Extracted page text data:
*****

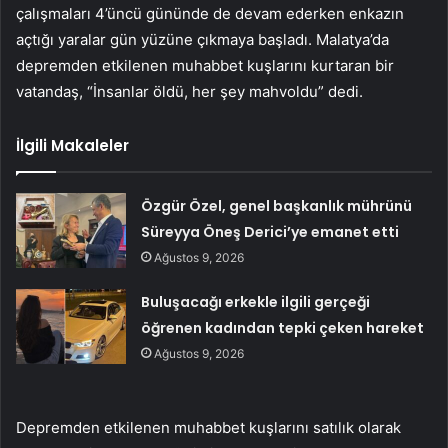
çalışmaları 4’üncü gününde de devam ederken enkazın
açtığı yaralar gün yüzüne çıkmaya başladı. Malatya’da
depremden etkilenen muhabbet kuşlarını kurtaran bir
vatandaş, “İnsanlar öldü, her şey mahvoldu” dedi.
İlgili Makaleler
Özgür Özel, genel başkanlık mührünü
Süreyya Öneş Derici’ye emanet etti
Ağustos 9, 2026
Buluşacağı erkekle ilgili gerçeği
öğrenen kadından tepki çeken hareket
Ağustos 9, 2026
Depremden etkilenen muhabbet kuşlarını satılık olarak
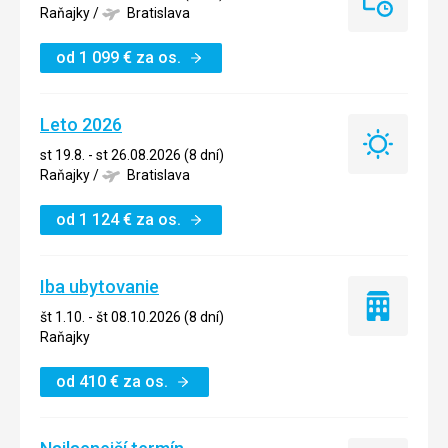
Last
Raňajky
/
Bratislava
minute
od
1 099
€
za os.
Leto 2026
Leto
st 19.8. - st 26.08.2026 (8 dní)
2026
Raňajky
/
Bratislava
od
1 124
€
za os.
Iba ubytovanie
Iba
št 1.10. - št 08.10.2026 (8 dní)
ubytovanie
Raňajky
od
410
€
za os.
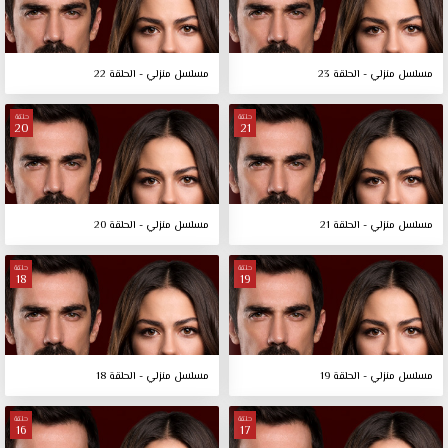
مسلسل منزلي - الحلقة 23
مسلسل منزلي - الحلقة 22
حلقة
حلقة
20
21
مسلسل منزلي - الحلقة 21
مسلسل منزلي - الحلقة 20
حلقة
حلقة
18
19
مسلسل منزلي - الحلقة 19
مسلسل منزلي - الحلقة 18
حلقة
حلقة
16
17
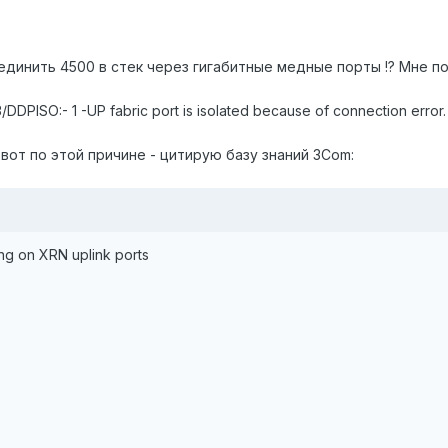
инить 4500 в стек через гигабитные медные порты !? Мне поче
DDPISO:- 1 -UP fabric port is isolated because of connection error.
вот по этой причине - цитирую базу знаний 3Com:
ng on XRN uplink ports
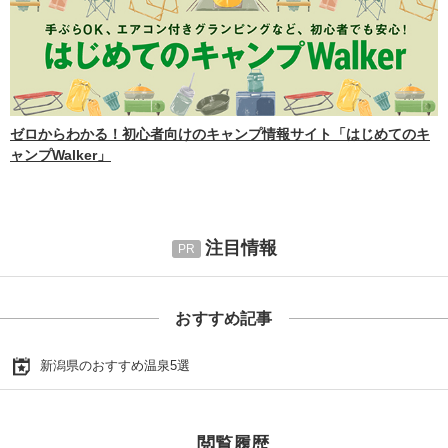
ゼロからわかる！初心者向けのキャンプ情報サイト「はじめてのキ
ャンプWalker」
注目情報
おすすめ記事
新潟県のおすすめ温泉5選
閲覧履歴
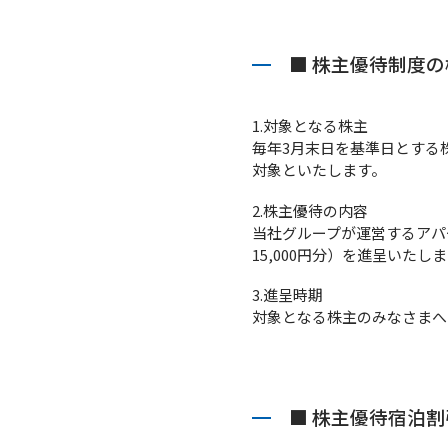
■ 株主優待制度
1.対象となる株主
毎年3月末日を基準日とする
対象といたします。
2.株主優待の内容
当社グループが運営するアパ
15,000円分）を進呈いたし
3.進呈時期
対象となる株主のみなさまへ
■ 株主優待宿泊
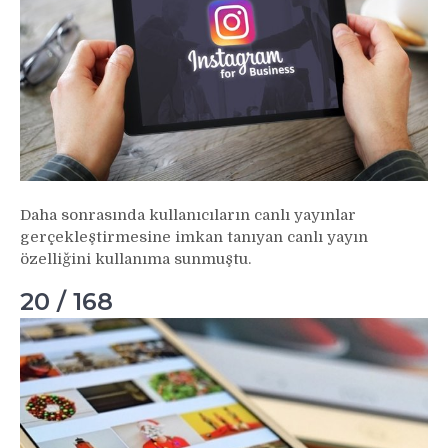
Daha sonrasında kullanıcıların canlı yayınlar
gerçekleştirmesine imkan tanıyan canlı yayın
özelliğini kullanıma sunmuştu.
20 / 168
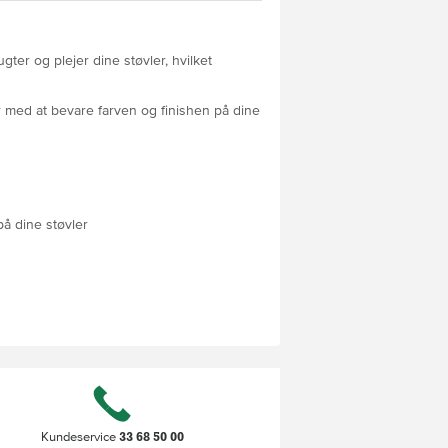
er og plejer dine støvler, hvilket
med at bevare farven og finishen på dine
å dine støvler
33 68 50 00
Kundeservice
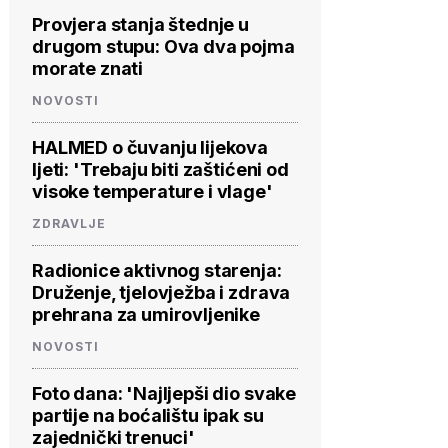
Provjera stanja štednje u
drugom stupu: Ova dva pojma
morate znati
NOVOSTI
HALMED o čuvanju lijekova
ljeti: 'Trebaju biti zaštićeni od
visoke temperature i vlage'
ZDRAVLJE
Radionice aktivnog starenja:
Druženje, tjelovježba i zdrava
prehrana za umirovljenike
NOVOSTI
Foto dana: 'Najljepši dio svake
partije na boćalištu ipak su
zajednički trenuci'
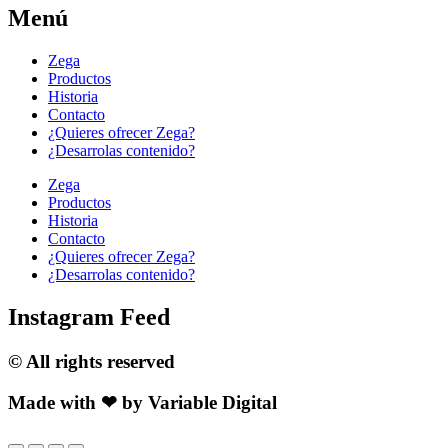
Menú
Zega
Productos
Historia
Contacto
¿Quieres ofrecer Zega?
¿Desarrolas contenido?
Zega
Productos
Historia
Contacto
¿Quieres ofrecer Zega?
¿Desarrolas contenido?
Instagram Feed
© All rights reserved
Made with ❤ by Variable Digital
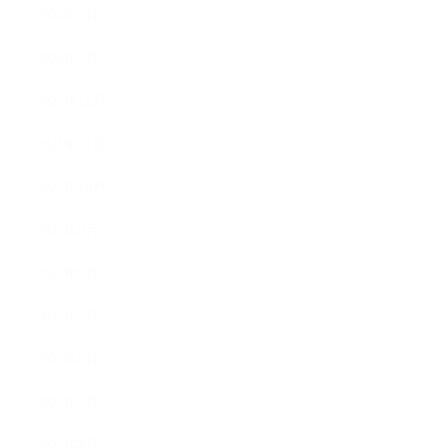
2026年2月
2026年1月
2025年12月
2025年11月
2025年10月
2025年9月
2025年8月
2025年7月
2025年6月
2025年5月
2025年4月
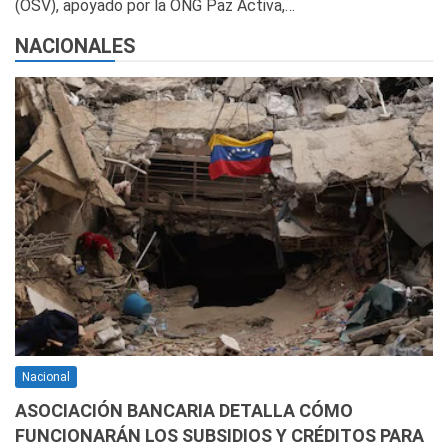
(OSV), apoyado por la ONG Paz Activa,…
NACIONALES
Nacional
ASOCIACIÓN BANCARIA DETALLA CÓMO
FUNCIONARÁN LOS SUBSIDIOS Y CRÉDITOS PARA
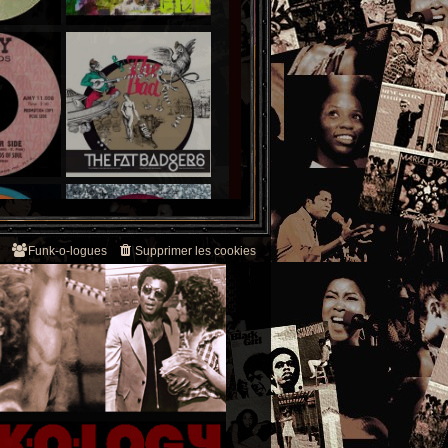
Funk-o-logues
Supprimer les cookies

*****

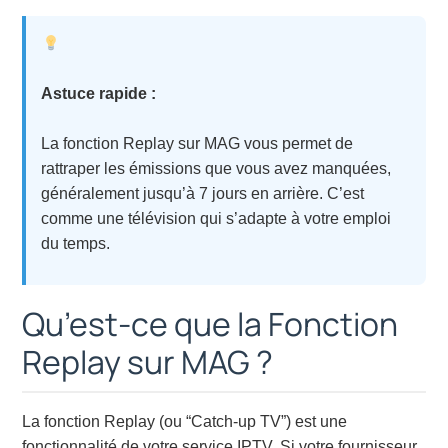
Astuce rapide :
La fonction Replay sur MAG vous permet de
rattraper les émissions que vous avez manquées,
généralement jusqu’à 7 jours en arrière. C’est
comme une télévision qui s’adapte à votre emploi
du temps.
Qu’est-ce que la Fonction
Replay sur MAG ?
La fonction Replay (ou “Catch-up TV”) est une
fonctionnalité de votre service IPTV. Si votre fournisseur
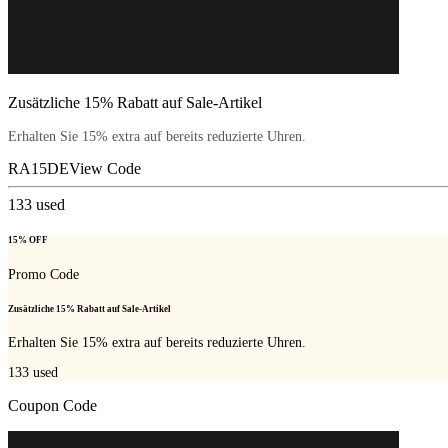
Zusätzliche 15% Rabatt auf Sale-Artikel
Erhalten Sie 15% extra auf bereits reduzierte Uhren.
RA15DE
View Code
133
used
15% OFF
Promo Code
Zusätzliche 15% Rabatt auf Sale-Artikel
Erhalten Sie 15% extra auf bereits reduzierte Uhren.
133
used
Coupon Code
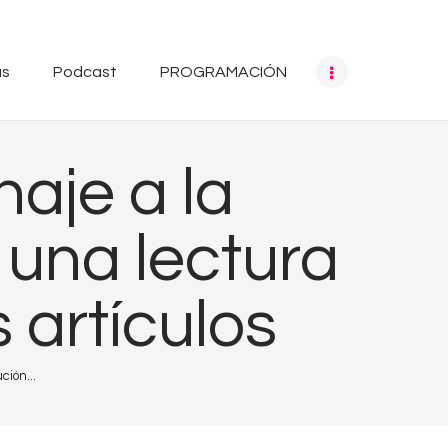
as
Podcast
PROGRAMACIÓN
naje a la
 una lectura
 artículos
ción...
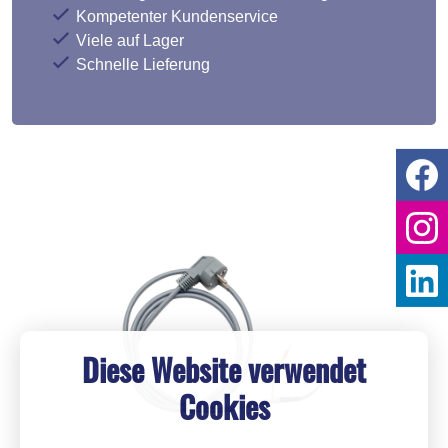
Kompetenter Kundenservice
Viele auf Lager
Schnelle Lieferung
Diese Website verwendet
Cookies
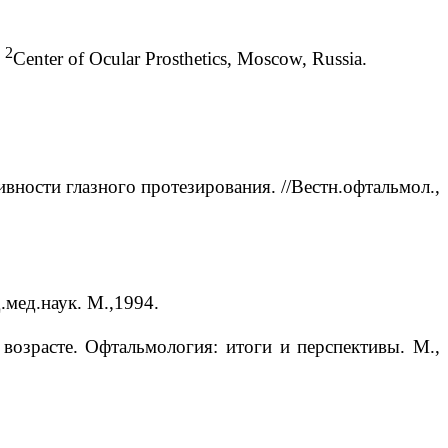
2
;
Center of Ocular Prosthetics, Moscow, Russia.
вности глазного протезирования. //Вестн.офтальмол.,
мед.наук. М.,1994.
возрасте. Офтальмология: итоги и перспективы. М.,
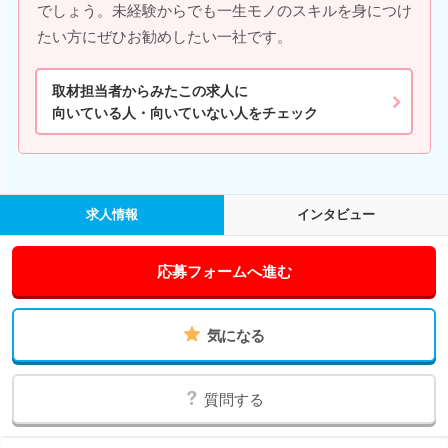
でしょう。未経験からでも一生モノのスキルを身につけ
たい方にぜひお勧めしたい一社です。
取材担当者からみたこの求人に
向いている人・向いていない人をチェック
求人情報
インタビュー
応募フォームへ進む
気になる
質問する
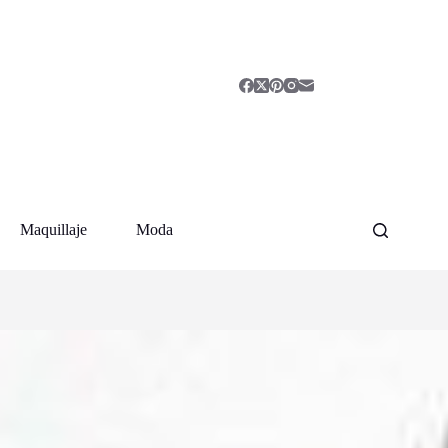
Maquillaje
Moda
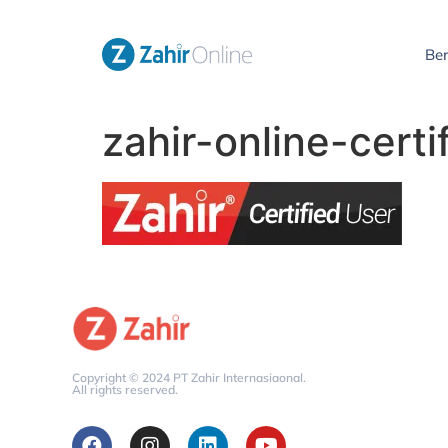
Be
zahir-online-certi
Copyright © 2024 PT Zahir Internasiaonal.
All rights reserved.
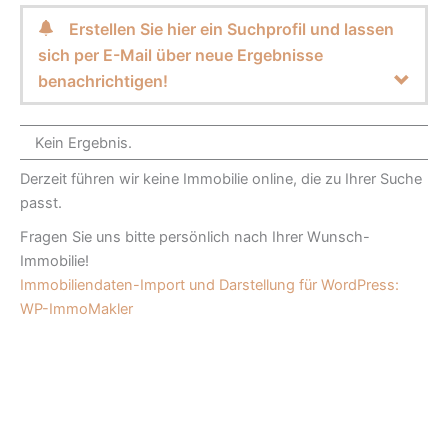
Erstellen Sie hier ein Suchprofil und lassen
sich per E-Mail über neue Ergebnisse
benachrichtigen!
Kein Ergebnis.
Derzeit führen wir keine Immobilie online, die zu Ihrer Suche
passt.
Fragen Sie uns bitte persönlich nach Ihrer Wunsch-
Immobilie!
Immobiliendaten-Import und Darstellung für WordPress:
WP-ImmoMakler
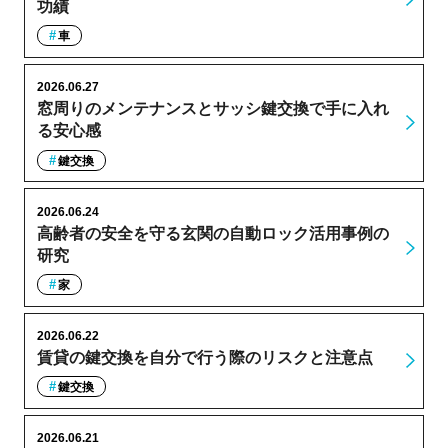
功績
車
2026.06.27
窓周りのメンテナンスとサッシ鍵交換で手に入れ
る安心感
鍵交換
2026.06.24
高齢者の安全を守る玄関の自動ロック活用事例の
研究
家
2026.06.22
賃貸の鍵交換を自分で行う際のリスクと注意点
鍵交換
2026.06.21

*****

• _THE TASK_: Copy whichever lines above contain the string "الحلقة".

• _EXPECTED ANSWER_:
مسلسل منزلي - الحلقة 23
مسلسل منزلي - الحلقة 22
مسلسل منزلي - الحلقة 21
مسلسل منزلي - الحلقة 20
مسلسل منزلي - الحلقة 19
مسلسل منزلي - الحلقة 18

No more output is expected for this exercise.